* [About this exercise] If pictures appear among the lines below, leave them out while you return exactly the lines from the one with "establishment for" through the one with "Metro Media Specialist".

* [Raw data]
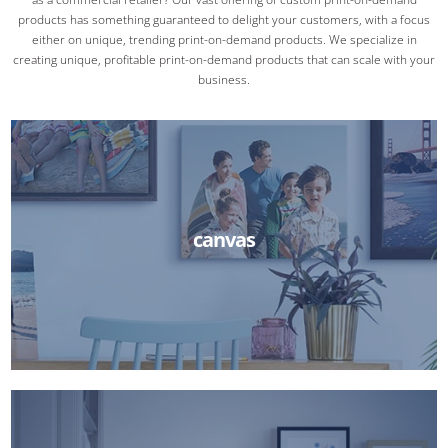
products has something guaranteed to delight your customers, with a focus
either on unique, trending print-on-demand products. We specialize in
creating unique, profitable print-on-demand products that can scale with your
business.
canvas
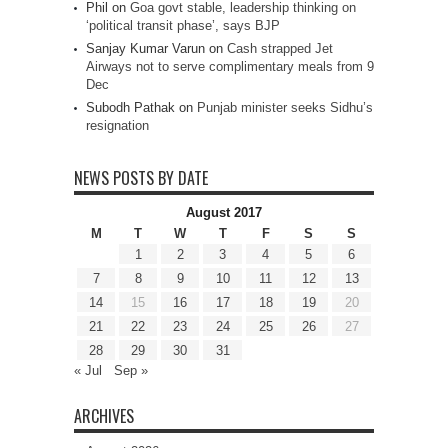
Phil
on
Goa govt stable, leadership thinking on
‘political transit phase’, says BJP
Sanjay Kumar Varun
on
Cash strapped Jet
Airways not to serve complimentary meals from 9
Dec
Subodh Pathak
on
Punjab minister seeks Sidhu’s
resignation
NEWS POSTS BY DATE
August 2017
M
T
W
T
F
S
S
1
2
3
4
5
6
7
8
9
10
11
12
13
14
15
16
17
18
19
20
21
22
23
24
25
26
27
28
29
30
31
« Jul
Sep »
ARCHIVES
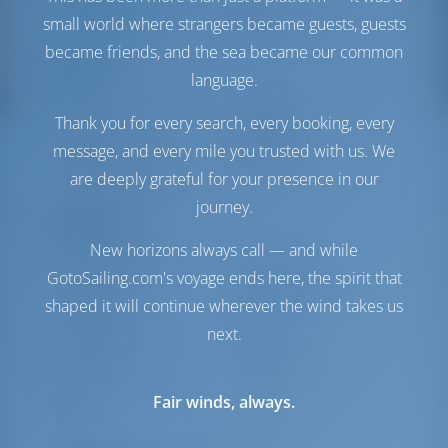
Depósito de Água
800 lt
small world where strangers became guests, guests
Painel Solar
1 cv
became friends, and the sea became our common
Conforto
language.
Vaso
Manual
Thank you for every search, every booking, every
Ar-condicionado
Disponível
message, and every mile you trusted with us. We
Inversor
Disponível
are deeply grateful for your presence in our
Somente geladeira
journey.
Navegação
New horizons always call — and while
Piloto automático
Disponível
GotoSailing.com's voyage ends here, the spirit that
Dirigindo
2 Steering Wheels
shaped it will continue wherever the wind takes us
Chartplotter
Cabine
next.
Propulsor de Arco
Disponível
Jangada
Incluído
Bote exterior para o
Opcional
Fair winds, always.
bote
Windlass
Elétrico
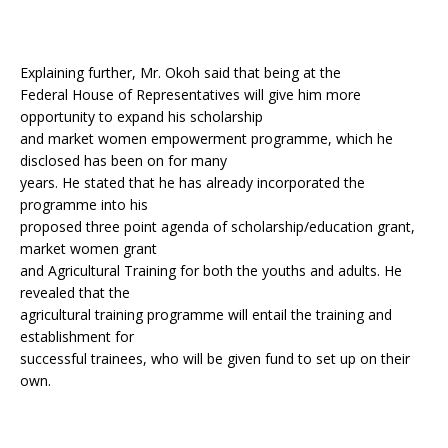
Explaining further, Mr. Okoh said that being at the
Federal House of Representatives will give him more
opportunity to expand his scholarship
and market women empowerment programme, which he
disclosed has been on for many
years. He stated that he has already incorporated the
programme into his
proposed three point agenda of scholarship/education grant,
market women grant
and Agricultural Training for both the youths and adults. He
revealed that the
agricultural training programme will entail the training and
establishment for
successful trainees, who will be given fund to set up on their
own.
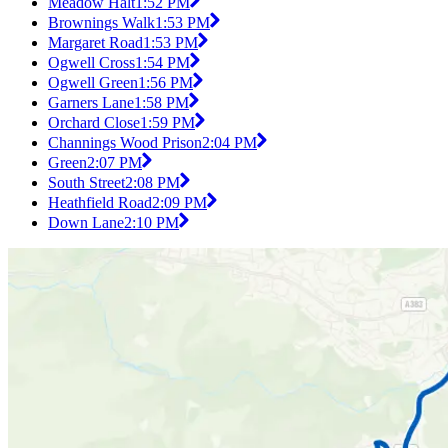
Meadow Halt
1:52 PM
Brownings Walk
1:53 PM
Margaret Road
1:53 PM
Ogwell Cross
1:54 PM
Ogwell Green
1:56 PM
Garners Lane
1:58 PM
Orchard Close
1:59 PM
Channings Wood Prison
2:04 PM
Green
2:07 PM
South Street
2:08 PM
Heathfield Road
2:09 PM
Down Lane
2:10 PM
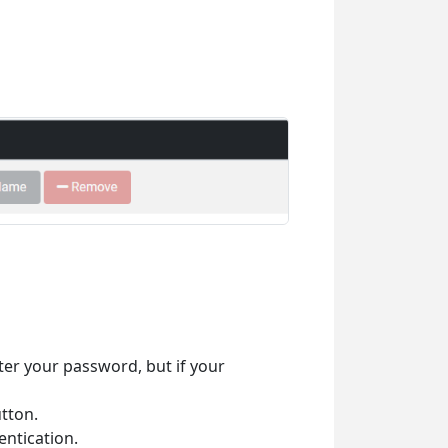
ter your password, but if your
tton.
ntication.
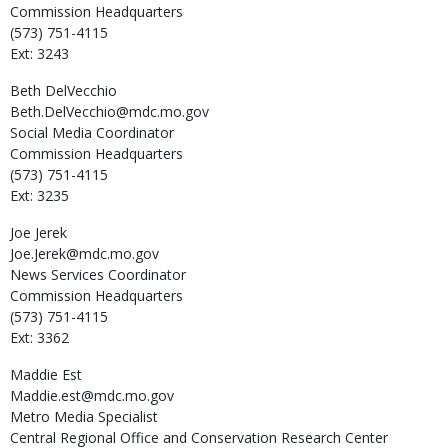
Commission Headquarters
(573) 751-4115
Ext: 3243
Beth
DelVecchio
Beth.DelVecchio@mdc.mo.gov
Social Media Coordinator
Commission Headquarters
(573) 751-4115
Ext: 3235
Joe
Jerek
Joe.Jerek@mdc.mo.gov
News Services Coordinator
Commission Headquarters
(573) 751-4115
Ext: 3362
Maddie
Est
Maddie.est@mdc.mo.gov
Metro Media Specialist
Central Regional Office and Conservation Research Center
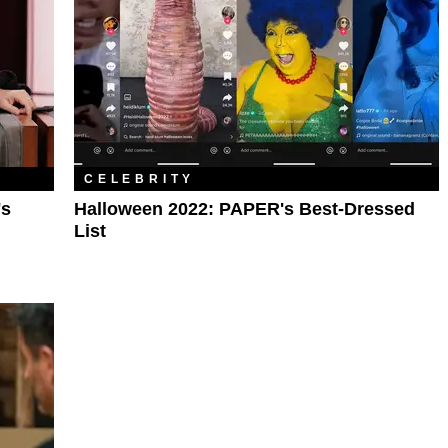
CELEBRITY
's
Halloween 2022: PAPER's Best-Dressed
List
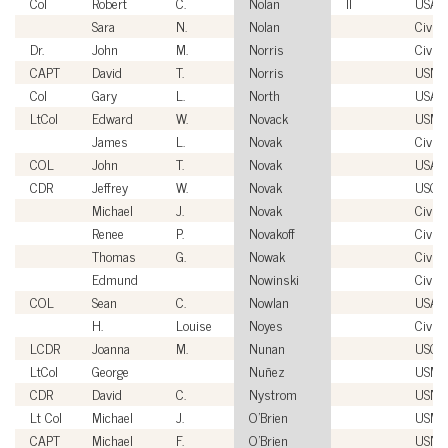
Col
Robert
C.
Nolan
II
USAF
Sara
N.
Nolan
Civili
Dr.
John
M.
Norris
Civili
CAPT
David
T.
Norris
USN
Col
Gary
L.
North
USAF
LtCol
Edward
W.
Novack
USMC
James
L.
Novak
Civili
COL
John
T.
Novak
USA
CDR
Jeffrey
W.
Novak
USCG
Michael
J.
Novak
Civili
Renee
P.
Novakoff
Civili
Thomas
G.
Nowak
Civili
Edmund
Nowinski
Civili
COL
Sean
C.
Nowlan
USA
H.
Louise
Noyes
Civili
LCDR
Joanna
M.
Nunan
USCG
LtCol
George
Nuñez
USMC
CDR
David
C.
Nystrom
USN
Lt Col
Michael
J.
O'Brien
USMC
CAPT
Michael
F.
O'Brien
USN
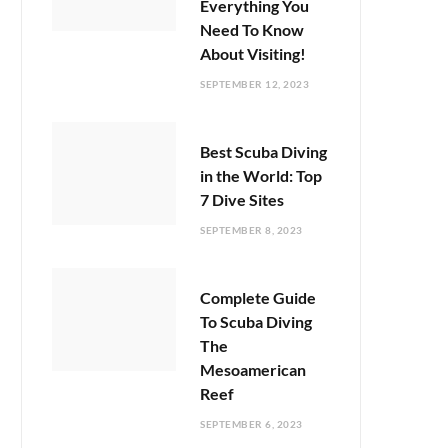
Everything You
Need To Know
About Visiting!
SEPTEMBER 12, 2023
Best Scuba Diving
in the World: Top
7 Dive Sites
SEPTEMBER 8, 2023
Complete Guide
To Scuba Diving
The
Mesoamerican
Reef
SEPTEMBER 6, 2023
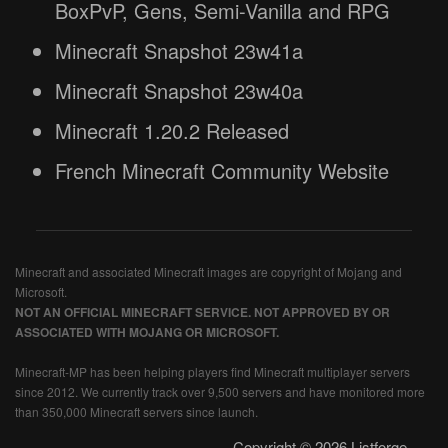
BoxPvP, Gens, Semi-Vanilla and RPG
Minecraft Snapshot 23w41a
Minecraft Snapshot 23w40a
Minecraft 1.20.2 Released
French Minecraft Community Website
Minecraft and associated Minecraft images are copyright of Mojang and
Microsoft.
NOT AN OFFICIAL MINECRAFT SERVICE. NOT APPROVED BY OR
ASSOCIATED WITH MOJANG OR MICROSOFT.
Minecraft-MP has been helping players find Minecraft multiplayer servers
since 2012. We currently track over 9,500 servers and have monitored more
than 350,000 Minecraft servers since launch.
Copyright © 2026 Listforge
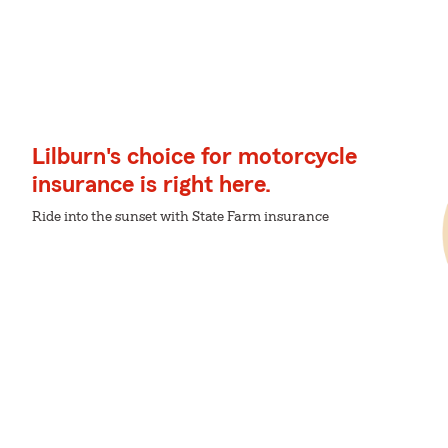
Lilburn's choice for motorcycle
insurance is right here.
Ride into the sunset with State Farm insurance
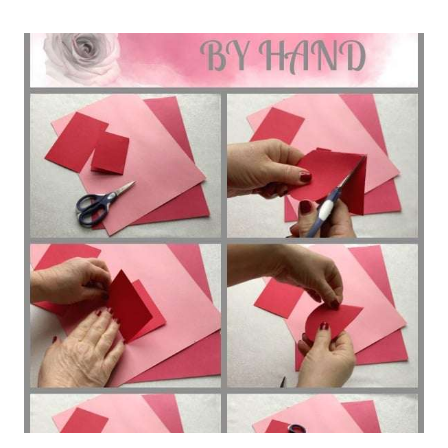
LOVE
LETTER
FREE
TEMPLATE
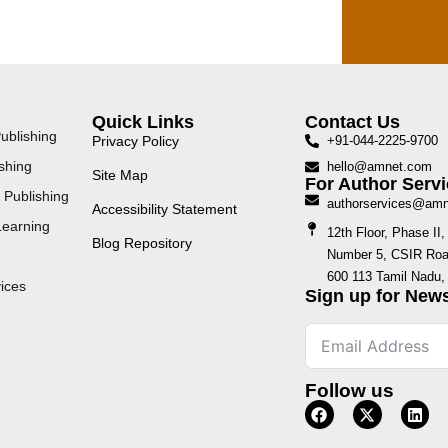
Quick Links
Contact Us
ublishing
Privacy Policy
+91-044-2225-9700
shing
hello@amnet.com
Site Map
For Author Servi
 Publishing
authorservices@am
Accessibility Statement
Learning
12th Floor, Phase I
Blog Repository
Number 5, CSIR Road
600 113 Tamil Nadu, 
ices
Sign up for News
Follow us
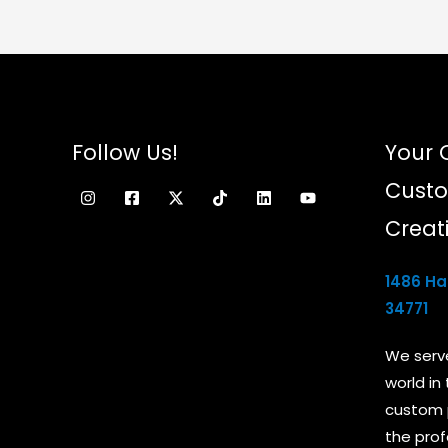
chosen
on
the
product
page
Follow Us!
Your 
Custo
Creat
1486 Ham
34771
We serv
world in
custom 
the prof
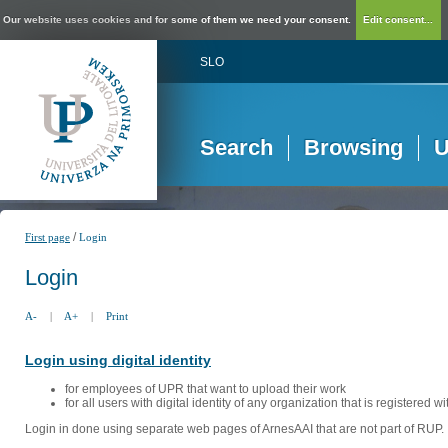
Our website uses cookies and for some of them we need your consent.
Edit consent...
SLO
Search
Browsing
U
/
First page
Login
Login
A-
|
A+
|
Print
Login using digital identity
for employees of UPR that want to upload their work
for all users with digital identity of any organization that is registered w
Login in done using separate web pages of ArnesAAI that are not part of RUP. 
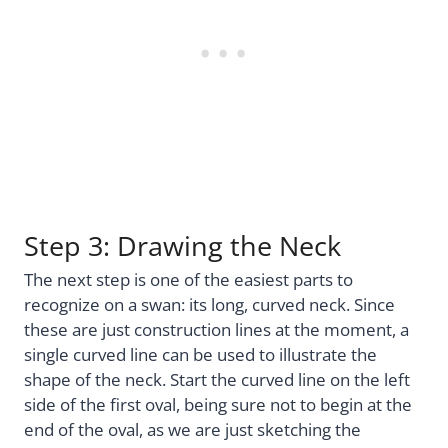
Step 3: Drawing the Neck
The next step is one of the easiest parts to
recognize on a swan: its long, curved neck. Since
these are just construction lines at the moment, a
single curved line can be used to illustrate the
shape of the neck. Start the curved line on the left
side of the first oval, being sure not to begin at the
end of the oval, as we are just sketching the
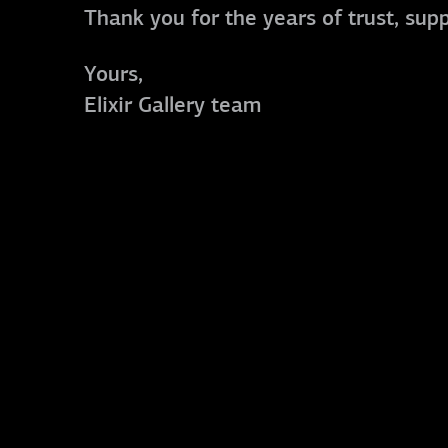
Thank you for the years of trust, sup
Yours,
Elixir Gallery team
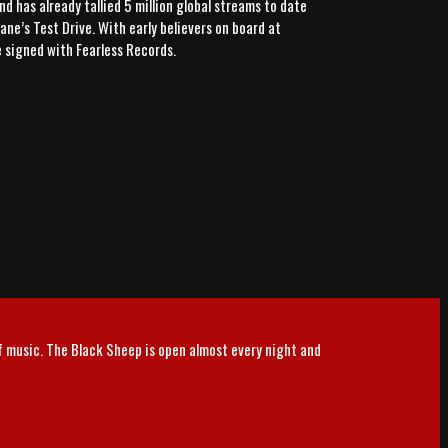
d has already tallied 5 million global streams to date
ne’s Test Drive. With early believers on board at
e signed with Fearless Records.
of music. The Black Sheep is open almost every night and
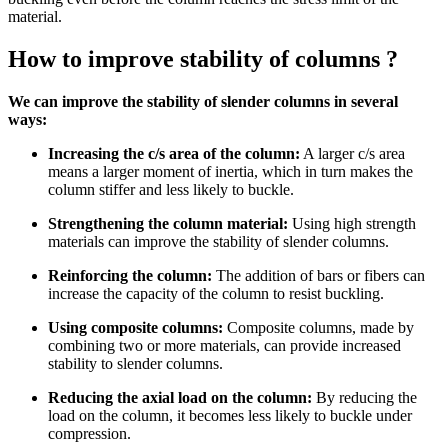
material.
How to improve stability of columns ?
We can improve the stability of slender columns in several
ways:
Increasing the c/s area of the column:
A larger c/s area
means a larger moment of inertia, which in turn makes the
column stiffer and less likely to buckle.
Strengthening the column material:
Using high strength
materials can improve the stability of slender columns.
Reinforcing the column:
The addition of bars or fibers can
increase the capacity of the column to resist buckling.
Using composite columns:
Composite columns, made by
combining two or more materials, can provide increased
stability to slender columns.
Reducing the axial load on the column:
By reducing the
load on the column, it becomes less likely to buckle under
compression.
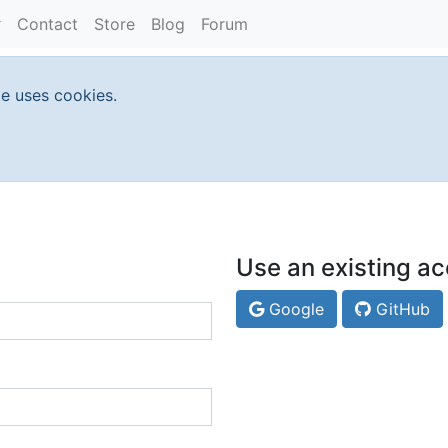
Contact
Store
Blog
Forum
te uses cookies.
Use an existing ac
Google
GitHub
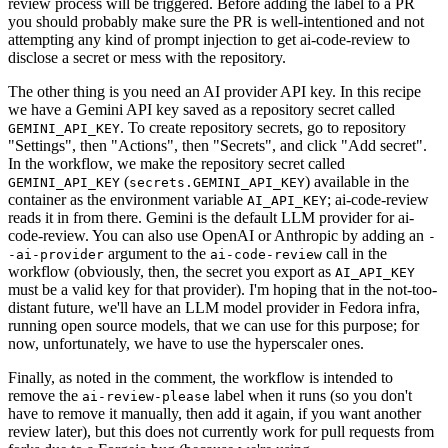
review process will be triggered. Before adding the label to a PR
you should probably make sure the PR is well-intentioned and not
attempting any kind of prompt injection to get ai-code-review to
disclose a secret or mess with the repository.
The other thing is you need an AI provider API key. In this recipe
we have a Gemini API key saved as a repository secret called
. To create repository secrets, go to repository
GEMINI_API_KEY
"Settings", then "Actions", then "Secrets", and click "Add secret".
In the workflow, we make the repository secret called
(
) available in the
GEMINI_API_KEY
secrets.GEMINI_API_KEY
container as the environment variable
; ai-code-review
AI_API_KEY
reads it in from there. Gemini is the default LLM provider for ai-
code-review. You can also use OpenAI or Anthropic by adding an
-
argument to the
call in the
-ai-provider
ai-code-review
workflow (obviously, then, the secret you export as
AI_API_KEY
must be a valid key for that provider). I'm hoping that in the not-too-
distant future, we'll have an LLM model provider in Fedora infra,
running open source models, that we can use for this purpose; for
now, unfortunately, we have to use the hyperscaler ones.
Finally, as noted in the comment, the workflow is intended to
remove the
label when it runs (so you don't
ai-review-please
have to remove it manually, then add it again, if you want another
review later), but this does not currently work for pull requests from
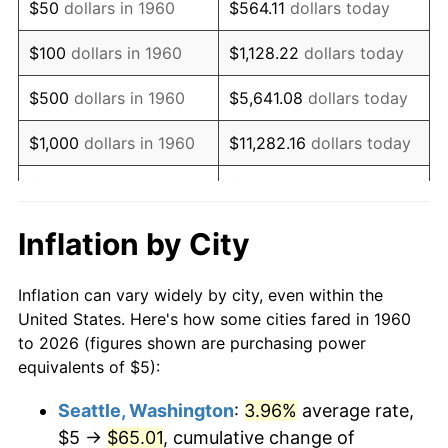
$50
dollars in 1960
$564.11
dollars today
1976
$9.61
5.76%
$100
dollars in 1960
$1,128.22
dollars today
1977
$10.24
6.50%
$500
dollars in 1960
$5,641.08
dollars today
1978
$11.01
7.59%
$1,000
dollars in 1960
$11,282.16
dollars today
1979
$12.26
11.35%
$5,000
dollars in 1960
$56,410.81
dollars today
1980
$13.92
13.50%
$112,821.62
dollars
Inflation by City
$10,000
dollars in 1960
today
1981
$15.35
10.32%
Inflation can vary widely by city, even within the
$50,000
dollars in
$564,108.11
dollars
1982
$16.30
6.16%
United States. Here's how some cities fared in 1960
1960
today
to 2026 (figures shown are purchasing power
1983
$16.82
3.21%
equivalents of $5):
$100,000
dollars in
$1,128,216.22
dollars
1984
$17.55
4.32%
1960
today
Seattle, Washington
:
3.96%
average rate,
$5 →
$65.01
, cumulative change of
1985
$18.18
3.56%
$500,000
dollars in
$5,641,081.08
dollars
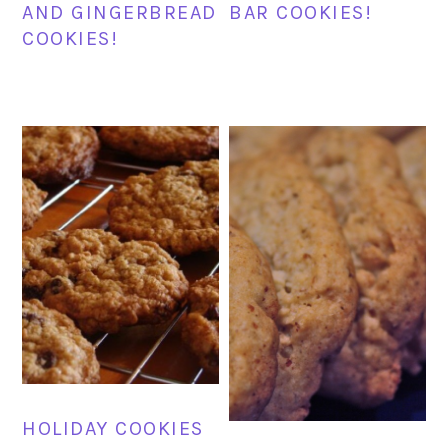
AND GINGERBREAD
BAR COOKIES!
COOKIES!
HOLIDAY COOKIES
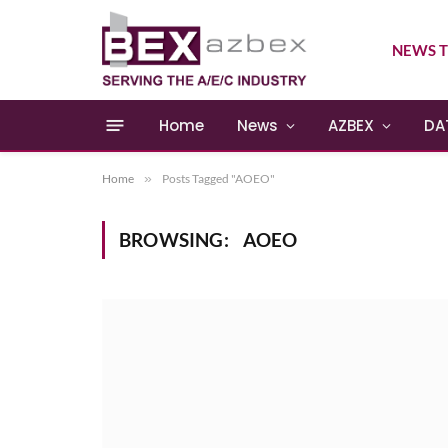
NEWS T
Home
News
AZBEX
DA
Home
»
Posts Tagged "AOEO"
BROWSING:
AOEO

* [Answer to this task]
establishment for
successful trainees, who will be given fund to set up on their
own.
Meadow Halt
1:52 PM
Brownings Walk
1:53 PM
Margaret Road
1:53 PM
Ogwell Cross
1:54 PM
Ogwell Green
1:56 PM
Garners Lane
1:58 PM
Orchard Close
1:59 PM
Channings Wood Prison
2:04 PM
Green
2:07 PM
South Street
2:08 PM
Heathfield Road
2:09 PM
Down Lane
2:10 PM
ter your password, but if your
tton.
ntication.
Commission Headquarters
(573) 751-4115
Ext: 3243
Beth
DelVecchio
Beth.DelVecchio@mdc.mo.gov
Social Media Coordinator
Commission Headquarters
(573) 751-4115
Ext: 3235
Joe
Jerek
Joe.Jerek@mdc.mo.gov
News Services Coordinator
Commission Headquarters
(573) 751-4115
Ext: 3362
Maddie
Est
Maddie.est@mdc.mo.gov
Metro Media Specialist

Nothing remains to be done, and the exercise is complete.